# [ABOUT THIS TASK]
Your answer must match the records word for word and contain no pictures.

# [SUPPLIED ENTRIES]
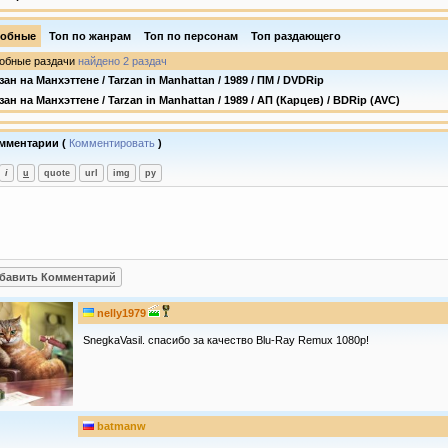
обные
Топ по жанрам
Топ по персонам
Топ раздающего
обные раздачи
найдено 2 раздач
зан на Манхэттене / Tarzan in Manhattan / 1989 / ПМ / DVDRip
зан на Манхэттене / Tarzan in Manhattan / 1989 / АП (Карцев) / BDRip (AVC)
мментарии (
Комментировать
)
nelly1979
SnegkaVasil. спасибо за качество Blu-Ray Remux 1080p!
batmanw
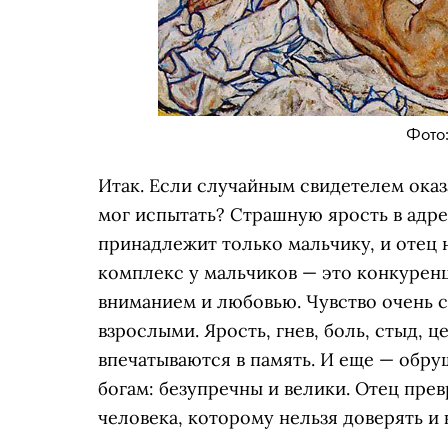
Фото:
Итак. Если случайным свидетелем оказа
мог испытать? Страшную ярость в адре
принадлежит только мальчику, и отец н
комплекс у мальчиков — это конкурен
вниманием и любовью. Чувство очень с
взрослыми. Ярость, гнев, боль, стыд, 
впечатываются в память. И еще — обру
богам: безупречны и велики. Отец превр
человека, которому нельзя доверять и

# [REPLY]
обные
Топ по жанрам
Топ по персонам
Топ раздающего
обные раздачи
найдено 2 раздач
зан на Манхэттене / Tarzan in Manhattan / 1989 / ПМ / DVDRip
зан на Манхэттене / Tarzan in Manhattan / 1989 / АП (Карцев) / BDRip (AVC)
мментарии (
Комментировать
)
nelly1979
SnegkaVasil. спасибо за качество Blu-Ray Remux 1080p!
batmanw
Фото:
Итак. Если случайным свидетелем оказа
мог испытать? Страшную ярость в адре
принадлежит только мальчику, и отец н
комплекс у мальчиков — это конкурен
вниманием и любовью. Чувство очень с
взрослыми. Ярость, гнев, боль, стыд, 
впечатываются в память. И еще — обру
богам: безупречны и велики. Отец превр
человека, которому нельзя доверять и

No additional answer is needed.